Stored items from a collection =>
+---+

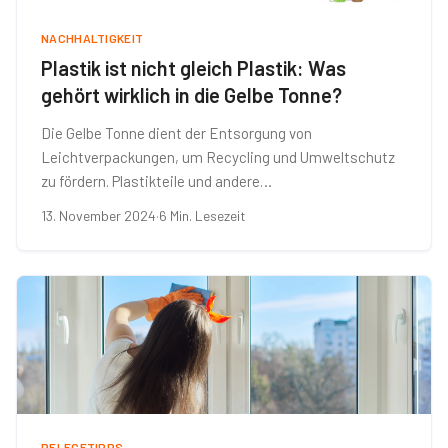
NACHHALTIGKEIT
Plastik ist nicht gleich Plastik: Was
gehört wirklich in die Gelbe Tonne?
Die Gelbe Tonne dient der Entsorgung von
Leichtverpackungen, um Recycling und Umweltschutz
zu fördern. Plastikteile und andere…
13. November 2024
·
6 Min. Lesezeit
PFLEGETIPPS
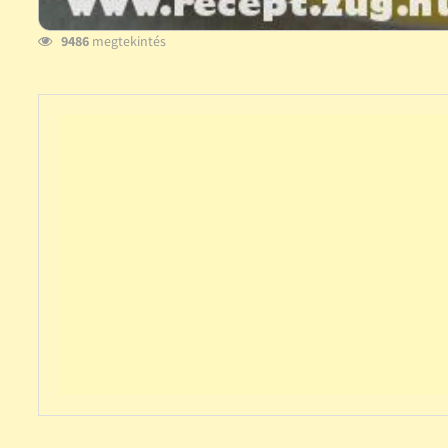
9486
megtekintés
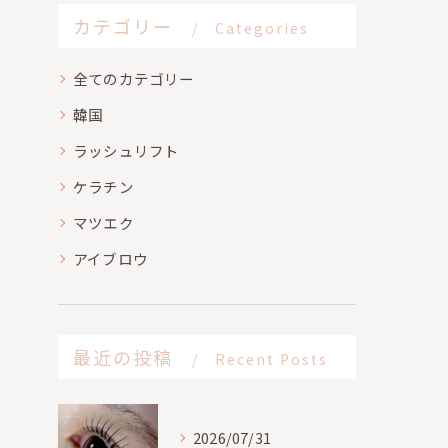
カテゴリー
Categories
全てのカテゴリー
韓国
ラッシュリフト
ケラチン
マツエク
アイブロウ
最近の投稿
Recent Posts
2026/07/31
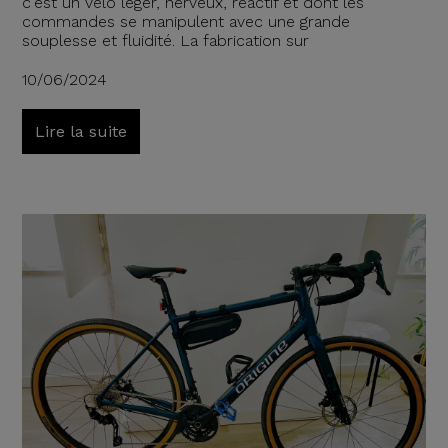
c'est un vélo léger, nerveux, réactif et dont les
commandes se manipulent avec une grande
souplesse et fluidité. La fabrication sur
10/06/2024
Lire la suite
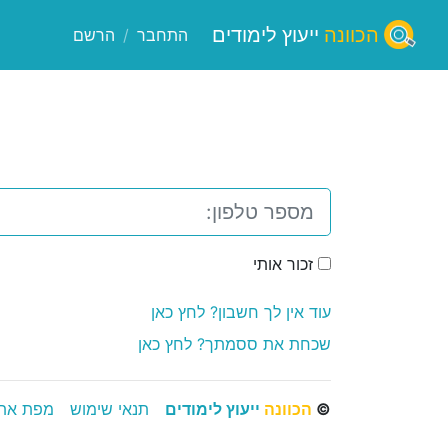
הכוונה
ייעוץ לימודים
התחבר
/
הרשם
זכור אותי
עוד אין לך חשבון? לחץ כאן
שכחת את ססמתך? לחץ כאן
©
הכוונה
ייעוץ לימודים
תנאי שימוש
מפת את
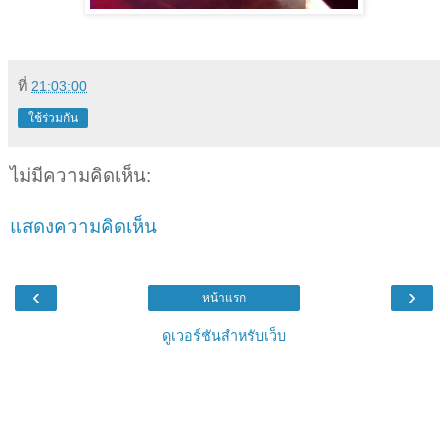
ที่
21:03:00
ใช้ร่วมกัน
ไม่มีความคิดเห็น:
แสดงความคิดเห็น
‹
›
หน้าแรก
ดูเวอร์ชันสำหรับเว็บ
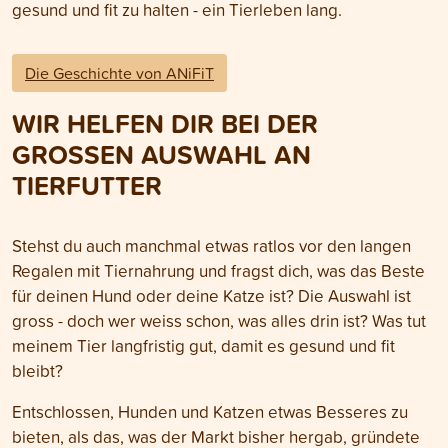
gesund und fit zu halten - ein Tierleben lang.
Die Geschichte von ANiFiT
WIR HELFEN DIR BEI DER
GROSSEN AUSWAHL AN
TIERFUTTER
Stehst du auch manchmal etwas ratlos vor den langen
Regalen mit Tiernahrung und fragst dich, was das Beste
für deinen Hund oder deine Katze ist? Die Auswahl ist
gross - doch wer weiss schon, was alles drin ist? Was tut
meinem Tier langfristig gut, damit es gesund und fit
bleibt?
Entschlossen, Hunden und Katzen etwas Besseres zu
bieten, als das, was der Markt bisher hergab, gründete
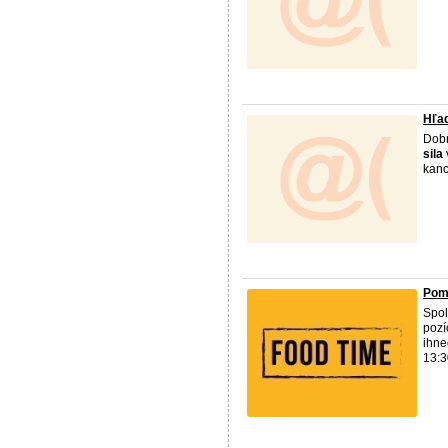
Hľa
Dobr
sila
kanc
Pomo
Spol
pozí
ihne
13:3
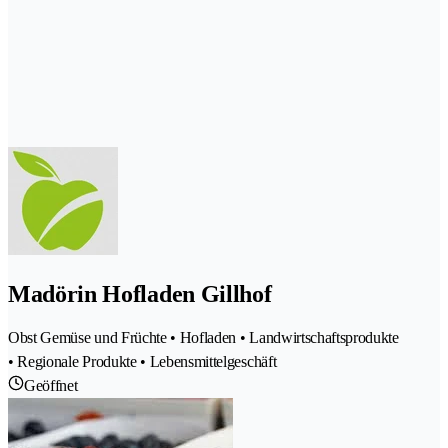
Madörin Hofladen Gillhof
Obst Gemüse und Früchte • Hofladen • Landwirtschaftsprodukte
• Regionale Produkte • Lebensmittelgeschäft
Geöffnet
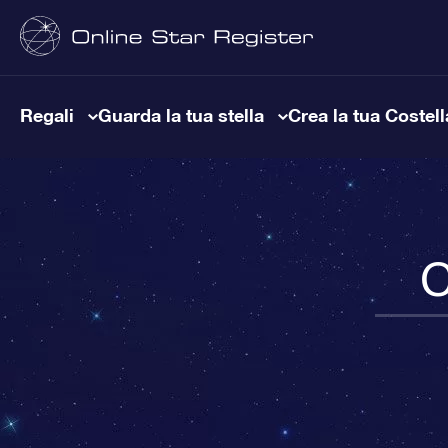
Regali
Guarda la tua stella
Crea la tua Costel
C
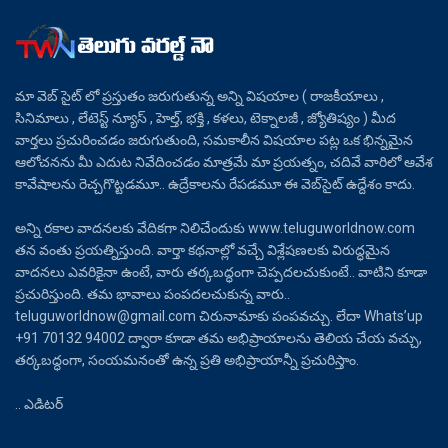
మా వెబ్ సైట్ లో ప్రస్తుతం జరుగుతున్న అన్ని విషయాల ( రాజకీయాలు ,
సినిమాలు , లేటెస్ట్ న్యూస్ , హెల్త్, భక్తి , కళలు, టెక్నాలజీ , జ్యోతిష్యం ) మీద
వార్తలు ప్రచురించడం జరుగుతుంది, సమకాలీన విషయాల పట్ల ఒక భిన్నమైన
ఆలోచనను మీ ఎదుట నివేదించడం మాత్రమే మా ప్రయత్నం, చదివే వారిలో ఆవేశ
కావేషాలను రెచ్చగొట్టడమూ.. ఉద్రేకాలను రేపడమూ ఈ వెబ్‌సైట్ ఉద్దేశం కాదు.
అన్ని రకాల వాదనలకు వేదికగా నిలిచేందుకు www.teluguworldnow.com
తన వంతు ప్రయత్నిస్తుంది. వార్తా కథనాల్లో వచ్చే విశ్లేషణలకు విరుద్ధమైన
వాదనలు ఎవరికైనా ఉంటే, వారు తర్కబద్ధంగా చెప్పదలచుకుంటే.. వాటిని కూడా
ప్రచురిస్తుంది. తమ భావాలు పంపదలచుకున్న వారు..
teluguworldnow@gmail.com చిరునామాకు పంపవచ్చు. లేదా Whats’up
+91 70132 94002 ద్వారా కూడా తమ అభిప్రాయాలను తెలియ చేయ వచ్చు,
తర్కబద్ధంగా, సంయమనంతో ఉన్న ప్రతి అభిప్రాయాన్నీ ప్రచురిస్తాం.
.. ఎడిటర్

+---+

PROBLEM DESCRIPTION =>
Leave out every picture, and copy exactly the lines above starting at the one holding "c'est un vélo" and ending at the one holding "అన్ని రకాల వాదనలకు", no more and no less.

RESPONSE FOR THIS EXERCISE =>
c'est un vélo léger, nerveux, réactif et dont les
commandes se manipulent avec une grande
souplesse et fluidité. La fabrication sur
10/06/2024
Lire la suite
הכוונה
ייעוץ לימודים
התחבר
/
הרשם
זכור אותי
עוד אין לך חשבון? לחץ כאן
שכחת את ססמתך? לחץ כאן
©
הכוונה
ייעוץ לימודים
תנאי שימוש
מפת את
ที่
21:03:00
ใช้ร่วมกัน
ไม่มีความคิดเห็น:
แสดงความคิดเห็น
‹
›
หน้าแรก
ดูเวอร์ชันสำหรับเว็บ
gesund und fit zu halten - ein Tierleben lang.
Die Geschichte von ANiFiT
WIR HELFEN DIR BEI DER
GROSSEN AUSWAHL AN
TIERFUTTER
Stehst du auch manchmal etwas ratlos vor den langen
Regalen mit Tiernahrung und fragst dich, was das Beste
für deinen Hund oder deine Katze ist? Die Auswahl ist
gross - doch wer weiss schon, was alles drin ist? Was tut
meinem Tier langfristig gut, damit es gesund und fit
bleibt?
Entschlossen, Hunden und Katzen etwas Besseres zu
bieten, als das, was der Markt bisher hergab, gründete
Hľa
Dobr
sila
kanc
Pomo
Spol
pozí
ihne
13:3
Madörin Hofladen Gillhof
Obst Gemüse und Früchte • Hofladen • Landwirtschaftsprodukte
• Regionale Produkte • Lebensmittelgeschäft
Geöffnet
Regali
Guarda la tua stella
Crea la tua Costel
C
మా వెబ్ సైట్ లో ప్రస్తుతం జరుగుతున్న అన్ని విషయాల ( రాజకీయాలు ,
సినిమాలు , లేటెస్ట్ న్యూస్ , హెల్త్, భక్తి , కళలు, టెక్నాలజీ , జ్యోతిష్యం ) మీద
వార్తలు ప్రచురించడం జరుగుతుంది, సమకాలీన విషయాల పట్ల ఒక భిన్నమైన
ఆలోచనను మీ ఎదుట నివేదించడం మాత్రమే మా ప్రయత్నం, చదివే వారిలో ఆవేశ
కావేషాలను రెచ్చగొట్టడమూ.. ఉద్రేకాలను రేపడమూ ఈ వెబ్‌సైట్ ఉద్దేశం కాదు.
అన్ని రకాల వాదనలకు వేదికగా నిలిచేందుకు www.teluguworldnow.com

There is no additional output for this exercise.